Before you travel make sure you have checked weather forecasts, have a full tank of gas and let someone know you are heading out and when you expect to arrive – file a flight plan. Most importantly – if you feel the weather is too poor to travel – DON’T. The variety and severity of weather patterns generated from Lake Superior often pose problems for highway maintenance during winter storms. In most cases, travel can be postponed to allow for weather to clear and roads to be better.
If you have to travel always have safety and emergency equipment in your car. A basic vehicle travel kit should contain the following:
- Food that won’t spoil, such as energy bars, dried fruit, fruit leather
- Water—plastic bottles that won’t break if the water freezes (replace them every six months)
- Extra clothing and shoes or boots
- First aid kit with seatbelt cutter
- Candle in a deep can and matches
- Wind‑up flashlight
- Whistle—in case you need to attract attention
- Antifreeze and windshield washer fluid
- Tow rope
- Jumper cables
- Fire extinguisher
- Warning light or road flares
- Copy of your emergency plan
- Toilet Paper!
For winter time travel, consider:
- Small shovel, scraper and snowbrush
- Sand, salt or cat litter (non-clumping)
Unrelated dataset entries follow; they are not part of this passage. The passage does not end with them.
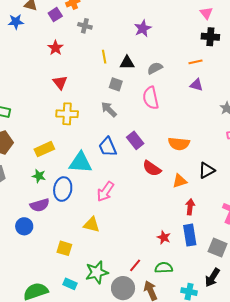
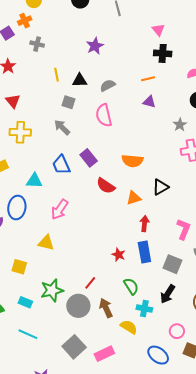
cyan triangle: (80, 163) -> (34, 181), size x0.7
green semicircle: (164, 268) -> (131, 286), moved, turned 60

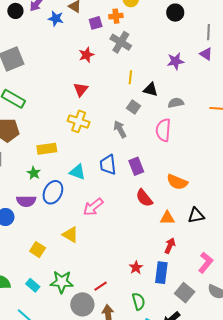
gray cross: (37, 44) -> (121, 42), size x1.5
purple triangle: (149, 102) -> (206, 54), moved

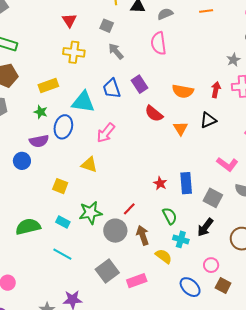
gray square: (134, 107) -> (107, 26), moved
cyan triangle: (78, 172) -> (83, 102), size x1.4
orange triangle: (167, 218) -> (181, 128), turned -49
red arrow: (170, 246) -> (216, 90), moved
pink L-shape: (206, 263) -> (227, 164), turned 100

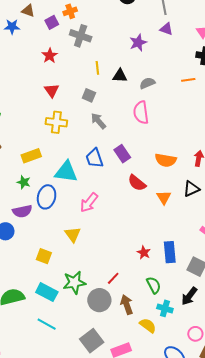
yellow triangle: (89, 165) -> (73, 235), turned 36
cyan rectangle: (63, 222) -> (47, 292), size x1.5

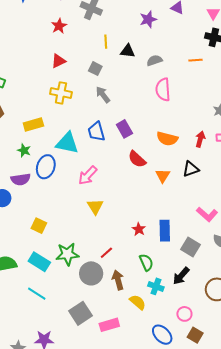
red triangle: (52, 90) -> (58, 61), turned 35
pink semicircle: (141, 113) -> (163, 90), moved
yellow triangle: (73, 235) -> (95, 207), moved

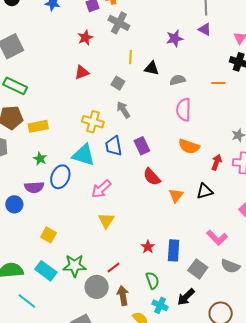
yellow cross: (61, 93) -> (93, 122), moved
yellow rectangle: (33, 125) -> (38, 126), moved
orange semicircle: (167, 139) -> (189, 146), moved
cyan line: (37, 294) -> (27, 301), moved

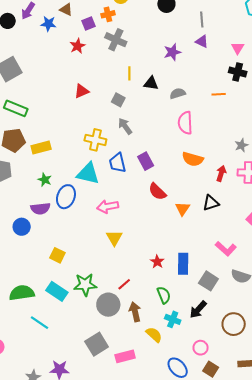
red star: (85, 38) -> (78, 46), moved
pink arrow: (101, 189) -> (108, 206), turned 35

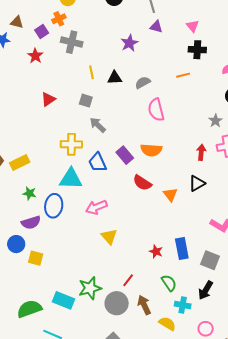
orange semicircle: (193, 159) -> (151, 150), moved
yellow square: (57, 255) -> (36, 258), moved
pink circle: (201, 348) -> (206, 329), moved

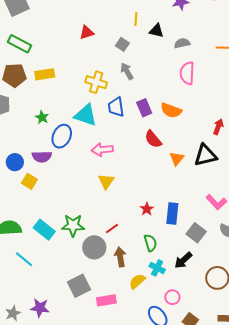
yellow rectangle: (20, 163) -> (45, 74), moved
black triangle: (197, 183) -> (205, 155), size x1.4
purple semicircle: (31, 222) -> (42, 157), moved
yellow semicircle: (167, 324) -> (137, 281), turned -90

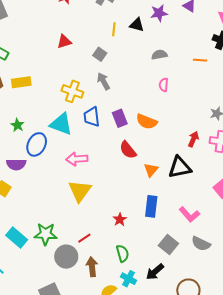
black triangle: (156, 31) -> (137, 25), moved
pink semicircle: (187, 73) -> (164, 85), size x0.6
yellow triangle: (106, 181) -> (80, 191), size x1.4
blue rectangle: (172, 213) -> (151, 206), moved

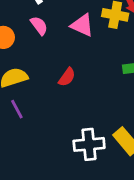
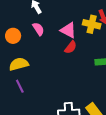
red semicircle: (67, 77) -> (71, 47), moved

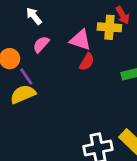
pink semicircle: (38, 29) -> (41, 44), turned -96
purple line: (20, 86) -> (26, 77), moved

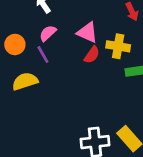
yellow cross: (109, 27) -> (118, 46), moved
purple line: (26, 77) -> (43, 54), moved

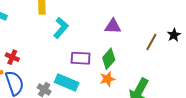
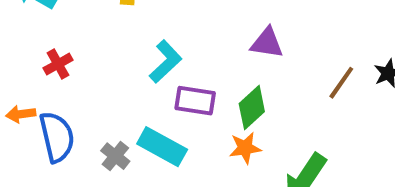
cyan L-shape: (61, 28) -> (165, 62), moved
red cross: (12, 57) -> (58, 64), moved, turned 32

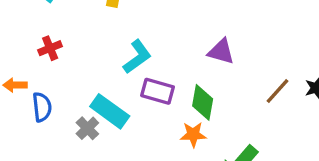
green diamond: (252, 108) -> (203, 102), turned -44
blue semicircle: (57, 137) -> (42, 107), size x0.7
cyan rectangle: (162, 147) -> (110, 111), moved

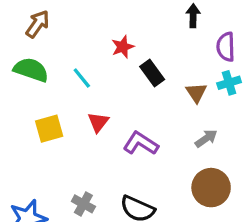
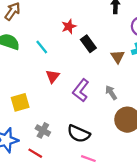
yellow square: (49, 129) -> (20, 102), moved
gray arrow: (206, 138) -> (111, 93), moved, turned -88
purple L-shape: (141, 143) -> (81, 90), turned -85

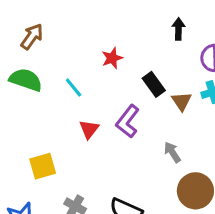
black rectangle: (88, 44) -> (154, 84), moved
purple L-shape: (81, 90) -> (128, 121), moved

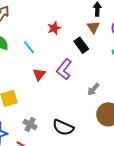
brown triangle: (182, 101) -> (93, 27), moved
gray arrow: (172, 152) -> (93, 89), turned -104

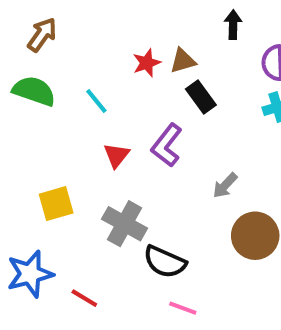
brown triangle: (93, 27) -> (183, 61), moved, turned 48
gray cross: (30, 124) -> (124, 224), moved, size x1.5

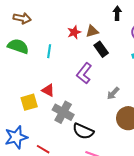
brown arrow: (42, 35) -> (22, 18), turned 66
cyan line: (96, 101) -> (49, 51), turned 48
red triangle: (116, 155) -> (48, 90), moved, turned -40

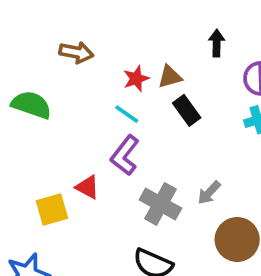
brown arrow: (22, 18) -> (76, 52), moved
cyan line: (49, 51) -> (127, 114), moved, turned -64
purple L-shape: (84, 73) -> (125, 155), moved
gray cross: (63, 112) -> (160, 204), moved

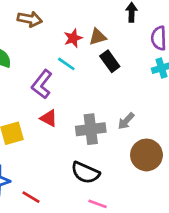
purple L-shape: (125, 155) -> (42, 84), moved
red triangle: (87, 187) -> (49, 118), moved
gray cross: (160, 204) -> (91, 129), turned -36

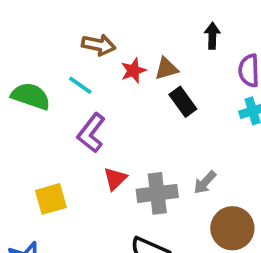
brown arrow: (30, 19) -> (99, 45), moved
cyan line: (66, 64) -> (80, 85), moved
red triangle: (49, 118) -> (115, 179), moved, turned 48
- battery pack for electronic devices.
- cellphone booster to extend cell phone range in poor areas of connectivity.
- a paperback book or a couple of kids books, deck of cards – small things to while away the time if stranded
If you are stuck in the snow:
- Try to stay calm and don’t go out in the cold. Stay in your car: you will avoid getting lost and your car is a safe shelter.
- Don’t tire yourself out. Shovelling in the intense cold can be deadly.
- Let in fresh air by opening a window on the side sheltered from the wind.
- Keep the engine off as much as possible. Be aware of carbon monoxide poisoning and make sure the exhaust pipe is not obstructed by snow.
- If possible, use a candle placed inside a deep can instead of the car heater to warm up.
- Turn on warning lights or set up road flares to make your car visible.
- Turn on the ceiling light; leaving your headlights or hazard lights on for too long will drain the battery. Or keep a small led lantern for light.
- Move your hands, feet and arms to maintain circulation. Stay awake.
- Keep an eye out for other cars and emergency responders.
- Try to keep clothing dry since wet clothing can lead to a dangerous loss of body heat.